Money in hand, we headed back to the beach.
After having a beer to cool ourselves, we went back to Sweet Inn to check in to our rooms.
After we checked in, we freshened up and then stepped out again for lunch.
Considered to be the national dish of Malaysia, Nasi Lemak consists of some rice, roasted peanuts, papadam bits, small dried anchovies, boiled egg and and sambal, a spicy sauce (in the above photo, it’s the red one with calamari in it). The meal is filling and is usually very reasonably priced.
After lunch, instead of taking a nap, we decided to rent bikes and head to the Langkawi Sky Bridge while the sun was still up.
We rented 2 scooters at RM22 (Rs. 325/$7/€5) each for 24hrs.
The rental shop made a note of all the pre-existing scratches and damages before handing it over to us.

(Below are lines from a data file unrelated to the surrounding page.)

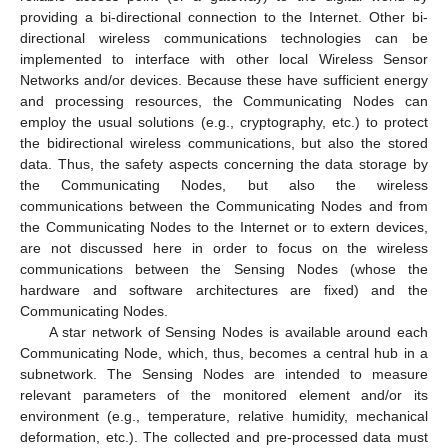
providing a bi-directional connection to the Internet. Other bi-
directional wireless communications technologies can be
implemented to interface with other local Wireless Sensor
Networks and/or devices. Because these have sufficient energy
and processing resources, the Communicating Nodes can
employ the usual solutions (e.g., cryptography, etc.) to protect
the bidirectional wireless communications, but also the stored
data. Thus, the safety aspects concerning the data storage by
the Communicating Nodes, but also the wireless
communications between the Communicating Nodes and from
the Communicating Nodes to the Internet or to extern devices,
are not discussed here in order to focus on the wireless
communications between the Sensing Nodes (whose the
hardware and software architectures are fixed) and the
Communicating Nodes.
A star network of Sensing Nodes is available around each
Communicating Node, which, thus, becomes a central hub in a
subnetwork. The Sensing Nodes are intended to measure
relevant parameters of the monitored element and/or its
environment (e.g., temperature, relative humidity, mechanical
deformation, etc.). The collected and pre-processed data must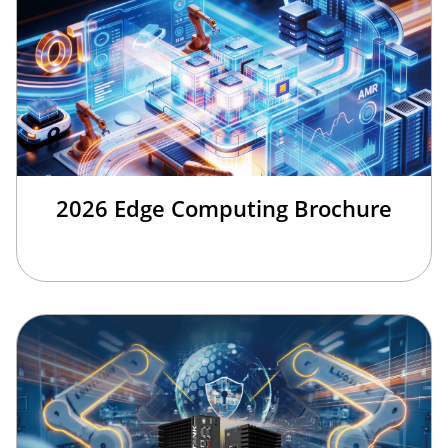
2026 Edge Computing Brochure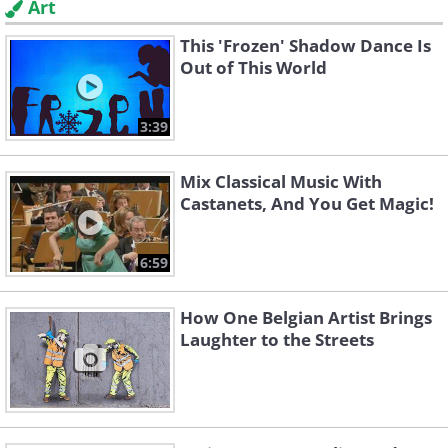
Art
This 'Frozen' Shadow Dance Is
Out of This World
3:39
Mix Classical Music With
Castanets, And You Get Magic!
6:59
How One Belgian Artist Brings
Laughter to the Streets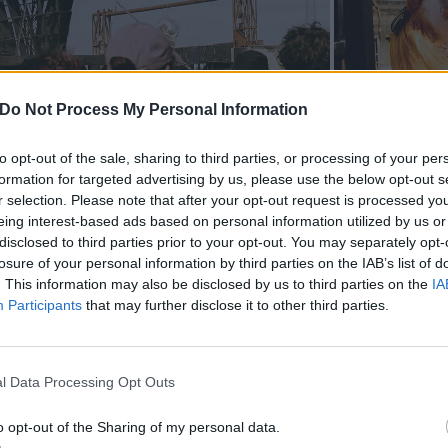
Do Not Process My Personal Information
to opt-out of the sale, sharing to third parties, or processing of your per
formation for targeted advertising by us, please use the below opt-out s
r selection. Please note that after your opt-out request is processed y
eing interest-based ads based on personal information utilized by us or
disclosed to third parties prior to your opt-out. You may separately opt-
losure of your personal information by third parties on the IAB’s list of
. This information may also be disclosed by us to third parties on the
IA
Participants
that may further disclose it to other third parties.
l Data Processing Opt Outs
o opt-out of the Sharing of my personal data.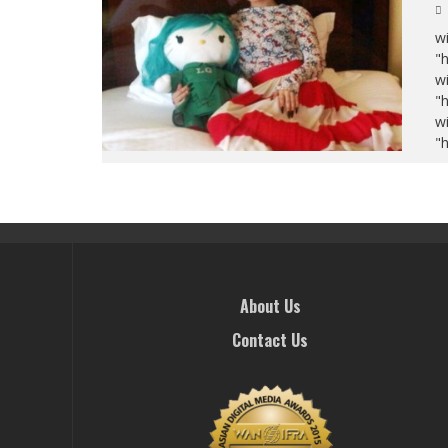
wi
"
wi
"
wi
"
About Us
Contact Us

It’s best you inspect the bike as carefully as possible, so that they cannot point at any scratch or damage on the bike claiming you did that when you return it.
Helmets on, we set off. Ramesh rode solo while I rode with Loi sitting behind me.
We stopped here on the bridge to take a few photos.
We moved on.
Then, up ahead is a signal. From the signal, you have to take a left turn.
After setting off at 2pm, by 4pm we were at the Langkawi Geopark. It’s not that the journey takes that long, we just stopped on the way quite a bit.
We got into the cable car and continued up.
Apparently the final scene of the Hindi film Don (starring Shah Rukh Khan) was filmed on the sky bridge. I didn’t see the film, but that’s what Ramesh & Loi said.
If you want a video of the sky bridge, watch this HD capture by Ramesh:
The sun was setting, so we decided to head back down.
Ramesh took video of our journey back down:
(You can view it in HD for better clarity)
Once down, we checked out the Oriental Village.
The Oriental Village mostly comprises of shops, restaurants and other services like massage spas. We were a bit hungry so we sat in a cafe to have something to eat.
It was was past 6pm, which is also closing time for the cable car ride. We wanted to make the most of whatever sunlight was available while heading back. So we set off…
As darkness fell, we still managed to get back to Pantai Cenang beach road in around 45 minutes. Instead of heading back to our rooms, we decided to make the most of the bikes while we had them. We drove straight, on to Pantai Tengah beach and past it as well, until we hit a dead end which looked like another docking bay for boats.
So we made our way back and decided to return the bikes tonight itself.
The reason why we returned them is because the next morning we had booked ourselves for an island-hopping tour which would last until afternoon. So by the time we would have gotten back to our rooms, it would have been past the 24-hour limit.
(I kinda wanted to try it though)
We had a large plate of fries, some beers, and some pasta; all of which came to around RM44 (Rs. 650).
With that, day one in Langkawi came to a close! We had woken up early in Penang today morning and tomorrow, we had to wake up early again for our pick up for the island-hopping tour.